The biggest music streaming providers in China, Tencent Music and NetEase Cloud Music, added 4.0 million paying music users quarter-on-quarter in Q1 2022, and 7.8 million respectively. TME’s official ‘paying online music’ user-base now stands at 80.2 million customers, while NetEase now stands at 36.7 million customers. Spotify net-added 2 million paying customers to its service in Q1 2022, and now stands at 182 million Premium subscribers outside of China. When it comes to finance, however, the numbers go in the Swedish company's direction - its Premium subs business generated €2.379 billion (USD $2.67bn) in the first quarter of 2022. Tencent Music online music services revenue fell to USD $413 million, while NetEase Cloud Music’s online music services generated USD $140m. MBW has all the numbers and comparisons.

Chinese paywall
November 24, 2020

China helping out indie musicians

China’s two biggest streaming platform operators, Tencent Music Entertainment (TME) and NetEase Cloud Music, are battling for the DIY artist market.
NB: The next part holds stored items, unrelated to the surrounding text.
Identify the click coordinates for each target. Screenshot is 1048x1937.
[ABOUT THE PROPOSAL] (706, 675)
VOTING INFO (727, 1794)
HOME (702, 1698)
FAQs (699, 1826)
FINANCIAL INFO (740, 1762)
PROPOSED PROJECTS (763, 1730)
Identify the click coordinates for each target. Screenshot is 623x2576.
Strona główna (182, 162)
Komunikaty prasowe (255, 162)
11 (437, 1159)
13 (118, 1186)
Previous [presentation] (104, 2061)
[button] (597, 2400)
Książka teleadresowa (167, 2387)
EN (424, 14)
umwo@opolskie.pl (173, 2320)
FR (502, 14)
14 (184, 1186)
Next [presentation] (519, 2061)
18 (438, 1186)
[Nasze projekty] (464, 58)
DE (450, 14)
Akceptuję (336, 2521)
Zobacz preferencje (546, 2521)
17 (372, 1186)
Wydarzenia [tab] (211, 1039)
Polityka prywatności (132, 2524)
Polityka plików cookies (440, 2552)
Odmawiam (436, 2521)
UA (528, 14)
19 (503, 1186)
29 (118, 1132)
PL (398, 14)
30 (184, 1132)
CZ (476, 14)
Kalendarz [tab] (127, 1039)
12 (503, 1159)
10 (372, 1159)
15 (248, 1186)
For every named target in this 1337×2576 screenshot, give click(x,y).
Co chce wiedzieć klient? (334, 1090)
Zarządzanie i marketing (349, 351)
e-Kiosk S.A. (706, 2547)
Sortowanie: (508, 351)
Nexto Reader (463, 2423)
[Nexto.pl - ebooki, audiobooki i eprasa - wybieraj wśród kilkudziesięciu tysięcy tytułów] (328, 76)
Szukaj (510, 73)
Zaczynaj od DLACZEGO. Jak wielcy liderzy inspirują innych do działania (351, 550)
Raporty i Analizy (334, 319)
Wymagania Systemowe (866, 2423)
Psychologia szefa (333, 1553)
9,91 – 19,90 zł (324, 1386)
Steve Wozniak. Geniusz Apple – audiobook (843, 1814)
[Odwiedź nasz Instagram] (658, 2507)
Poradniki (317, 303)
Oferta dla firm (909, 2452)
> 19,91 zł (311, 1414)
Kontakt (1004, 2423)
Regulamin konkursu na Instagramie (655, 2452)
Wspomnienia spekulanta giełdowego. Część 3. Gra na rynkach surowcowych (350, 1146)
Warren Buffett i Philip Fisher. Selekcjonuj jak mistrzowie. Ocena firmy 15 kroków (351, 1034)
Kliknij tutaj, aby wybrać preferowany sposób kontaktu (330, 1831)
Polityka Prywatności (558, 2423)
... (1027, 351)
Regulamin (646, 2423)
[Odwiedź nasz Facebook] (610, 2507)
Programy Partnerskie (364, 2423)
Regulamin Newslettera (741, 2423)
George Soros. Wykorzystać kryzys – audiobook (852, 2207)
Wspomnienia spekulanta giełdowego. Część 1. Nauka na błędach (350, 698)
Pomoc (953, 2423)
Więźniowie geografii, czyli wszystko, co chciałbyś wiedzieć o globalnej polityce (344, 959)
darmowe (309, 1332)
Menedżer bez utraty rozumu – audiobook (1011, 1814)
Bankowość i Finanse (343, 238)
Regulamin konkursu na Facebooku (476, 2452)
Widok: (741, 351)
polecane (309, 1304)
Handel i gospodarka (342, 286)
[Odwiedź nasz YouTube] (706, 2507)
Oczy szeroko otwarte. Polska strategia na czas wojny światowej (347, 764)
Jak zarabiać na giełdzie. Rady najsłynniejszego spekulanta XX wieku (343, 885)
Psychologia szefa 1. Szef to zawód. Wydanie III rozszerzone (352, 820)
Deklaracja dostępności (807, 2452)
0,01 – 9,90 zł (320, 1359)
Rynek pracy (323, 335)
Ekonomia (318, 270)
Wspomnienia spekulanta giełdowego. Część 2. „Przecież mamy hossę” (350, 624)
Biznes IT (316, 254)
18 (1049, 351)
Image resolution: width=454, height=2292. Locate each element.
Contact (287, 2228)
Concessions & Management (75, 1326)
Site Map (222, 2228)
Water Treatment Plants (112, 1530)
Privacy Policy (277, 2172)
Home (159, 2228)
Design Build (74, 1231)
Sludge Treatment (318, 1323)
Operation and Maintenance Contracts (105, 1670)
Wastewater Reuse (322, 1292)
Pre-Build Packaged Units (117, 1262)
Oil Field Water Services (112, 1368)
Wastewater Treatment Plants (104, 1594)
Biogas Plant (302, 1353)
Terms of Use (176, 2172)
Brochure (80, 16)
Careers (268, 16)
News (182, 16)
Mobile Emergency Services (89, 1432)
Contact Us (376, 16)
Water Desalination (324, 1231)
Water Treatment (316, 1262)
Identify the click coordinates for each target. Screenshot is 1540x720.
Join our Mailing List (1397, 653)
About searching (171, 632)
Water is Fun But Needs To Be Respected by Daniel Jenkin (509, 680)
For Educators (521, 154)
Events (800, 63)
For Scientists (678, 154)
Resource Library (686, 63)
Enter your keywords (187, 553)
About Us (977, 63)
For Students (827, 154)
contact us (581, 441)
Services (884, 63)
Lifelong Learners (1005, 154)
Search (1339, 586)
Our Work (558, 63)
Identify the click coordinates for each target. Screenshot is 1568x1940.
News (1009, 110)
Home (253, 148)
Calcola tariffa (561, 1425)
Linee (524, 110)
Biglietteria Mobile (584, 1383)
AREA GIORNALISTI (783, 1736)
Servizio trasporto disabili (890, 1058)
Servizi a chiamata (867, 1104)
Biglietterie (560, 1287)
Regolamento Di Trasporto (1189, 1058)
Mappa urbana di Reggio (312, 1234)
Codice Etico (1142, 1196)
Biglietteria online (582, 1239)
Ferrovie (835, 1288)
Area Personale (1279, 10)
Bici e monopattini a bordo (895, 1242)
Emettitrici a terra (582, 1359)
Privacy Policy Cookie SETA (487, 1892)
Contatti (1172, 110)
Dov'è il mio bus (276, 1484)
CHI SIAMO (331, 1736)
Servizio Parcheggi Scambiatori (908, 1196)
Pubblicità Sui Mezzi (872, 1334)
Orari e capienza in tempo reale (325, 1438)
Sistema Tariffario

According to Music Business Worldwide, Tencent Music had paid 590 million yuan (over $84m) to date to indie artists using its ‘Tencent Musician’ program, as well as offered services such as music publishing, marketing, copyright management and professional training. Tencent's biggest rival in China, NetEase Cloud Music was, in October 2020, home to music from over 200,000 Chinese independent musicians – representing 100% year-on-year growth in volume terms. In similar news, several streaming platforms under the umbrella of Tencent - QQ Music, Kugou, and Kuwo, as well as WeSing, a karaoke application - are offering micropayments from fans to artists, which make a big difference; top creators on WeSing pocket more than $7,000 per month in tips alone, Slate reports.